[DATA]

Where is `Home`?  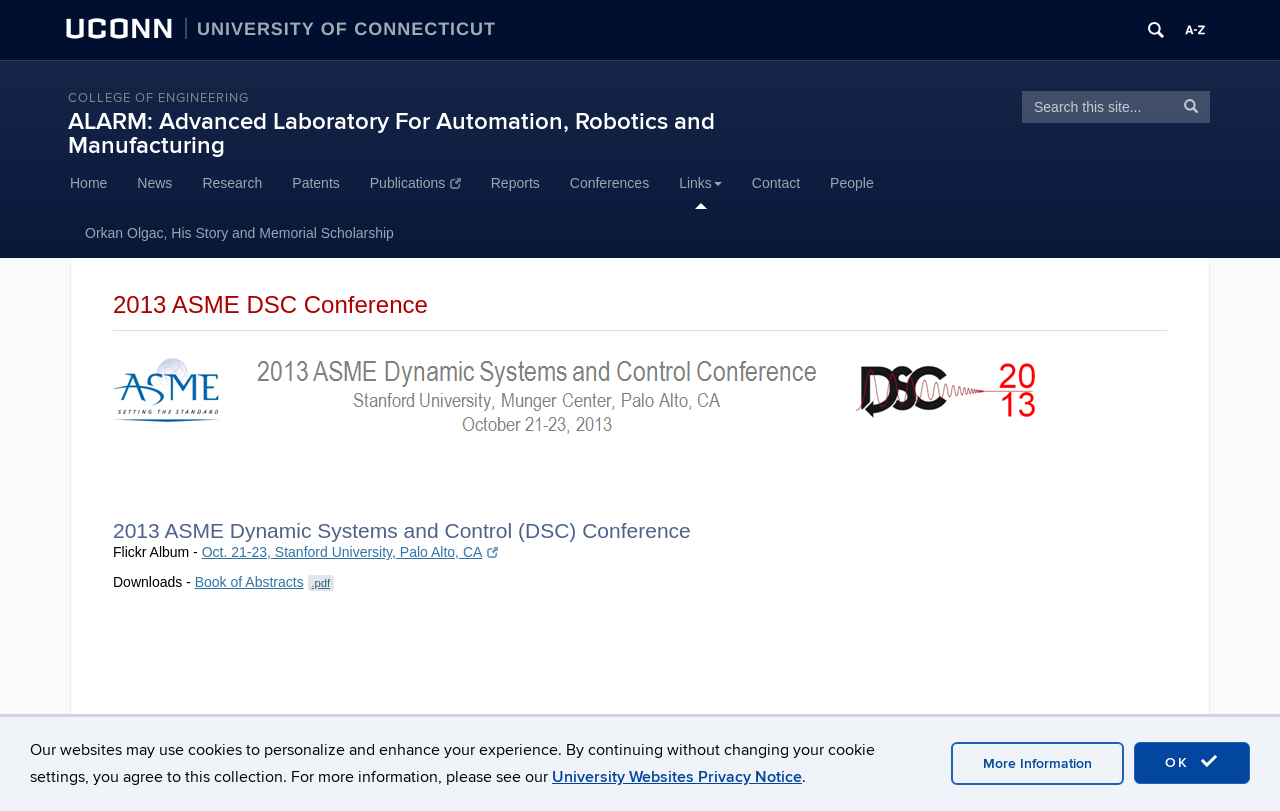 Home is located at coordinates (88, 183).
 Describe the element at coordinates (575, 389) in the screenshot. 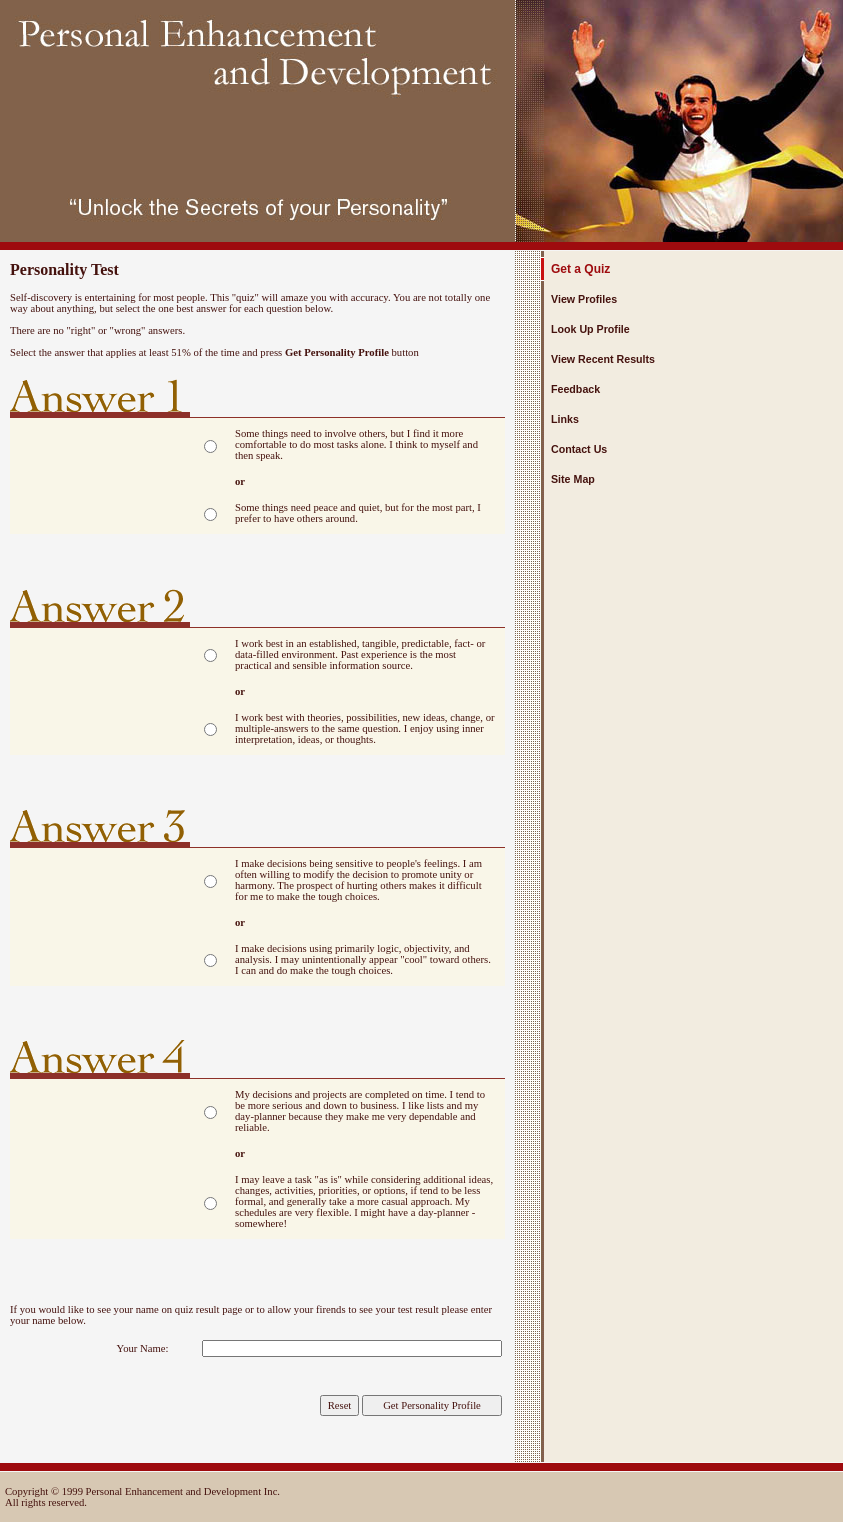

I see `Feedback` at that location.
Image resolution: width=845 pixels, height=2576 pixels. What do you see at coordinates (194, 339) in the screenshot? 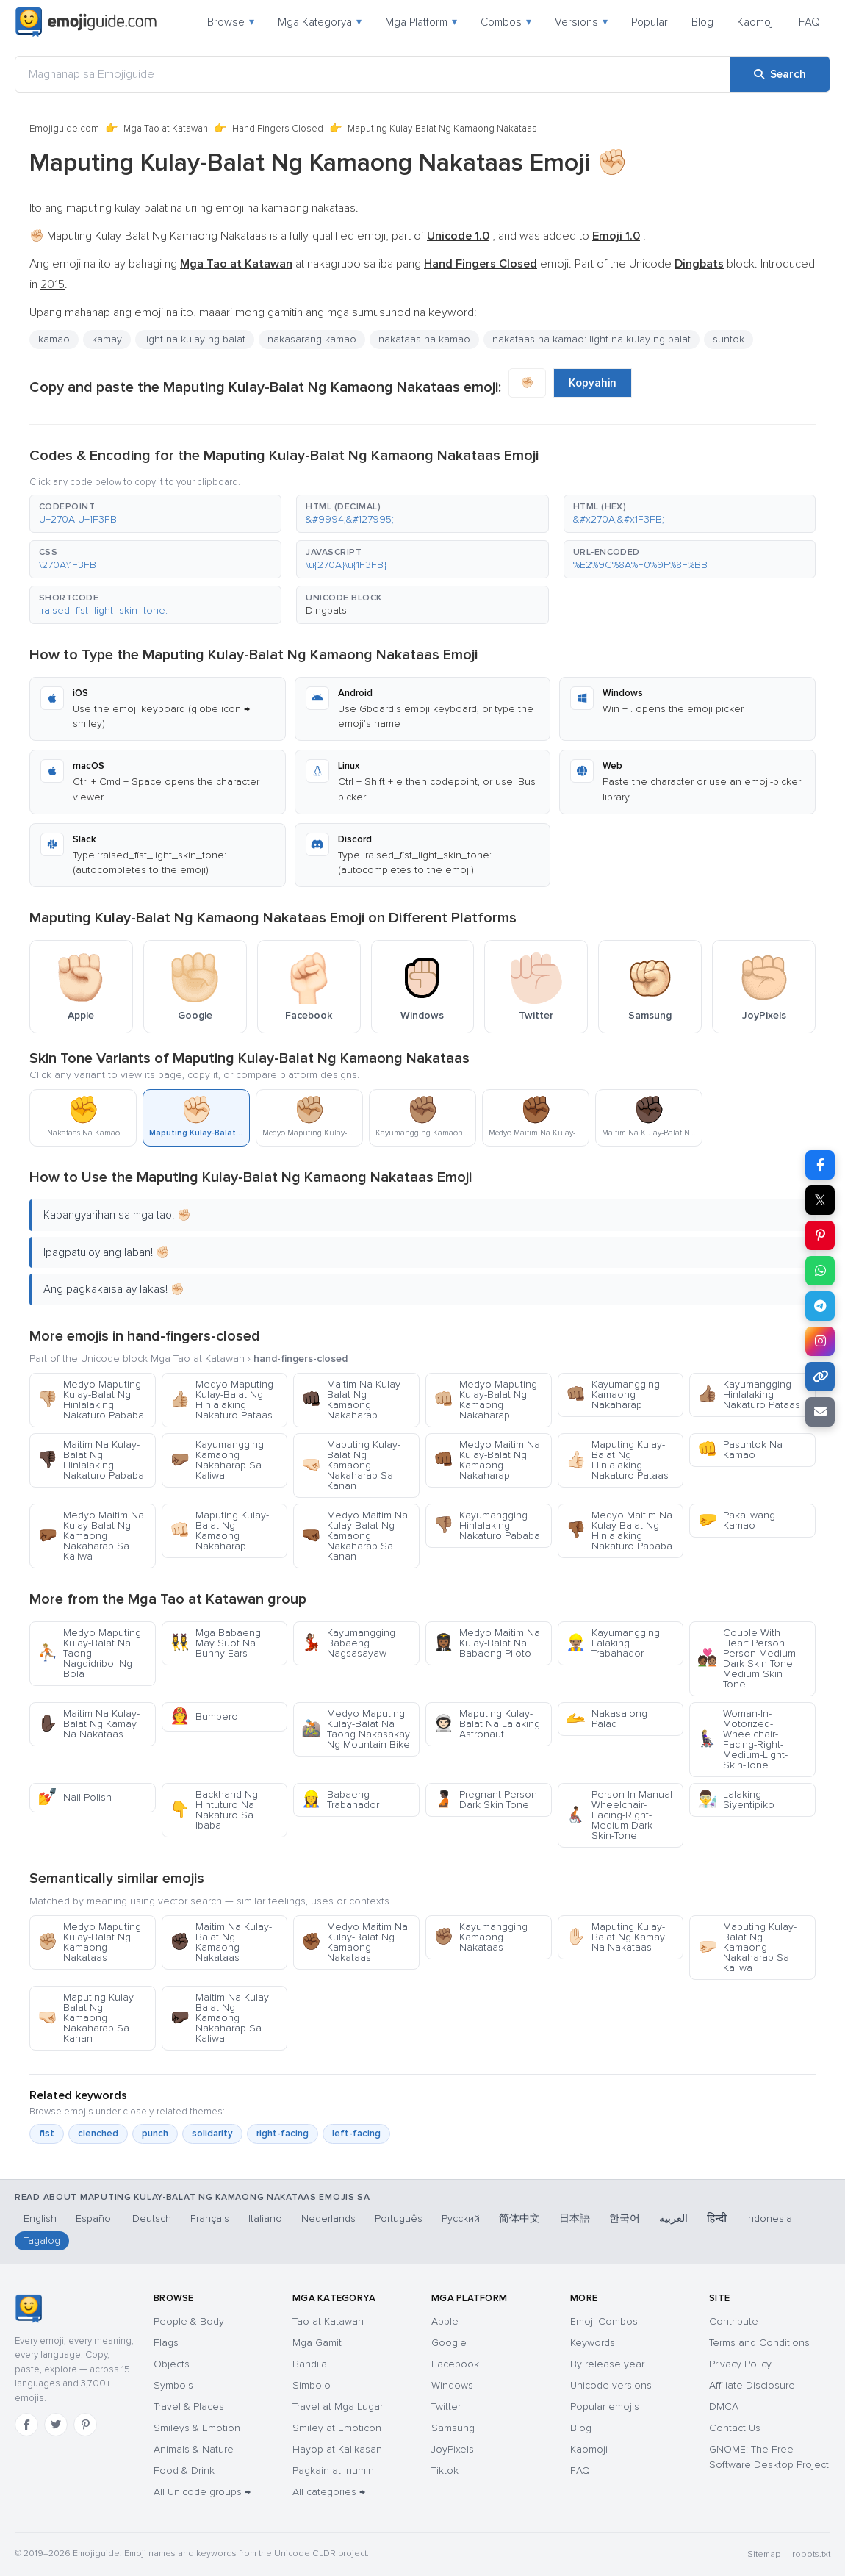
I see `light na kulay ng balat` at bounding box center [194, 339].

[WHAT YOU WILL DO] Repeat exactly the lines from the one holding "Image resolution: width=845" through the last line of the entries, both included; the pictures do not belong in the copy.

[EXERCISE ANSWER]
Image resolution: width=845 pixels, height=2576 pixels. What do you see at coordinates (194, 339) in the screenshot? 
I see `light na kulay ng balat` at bounding box center [194, 339].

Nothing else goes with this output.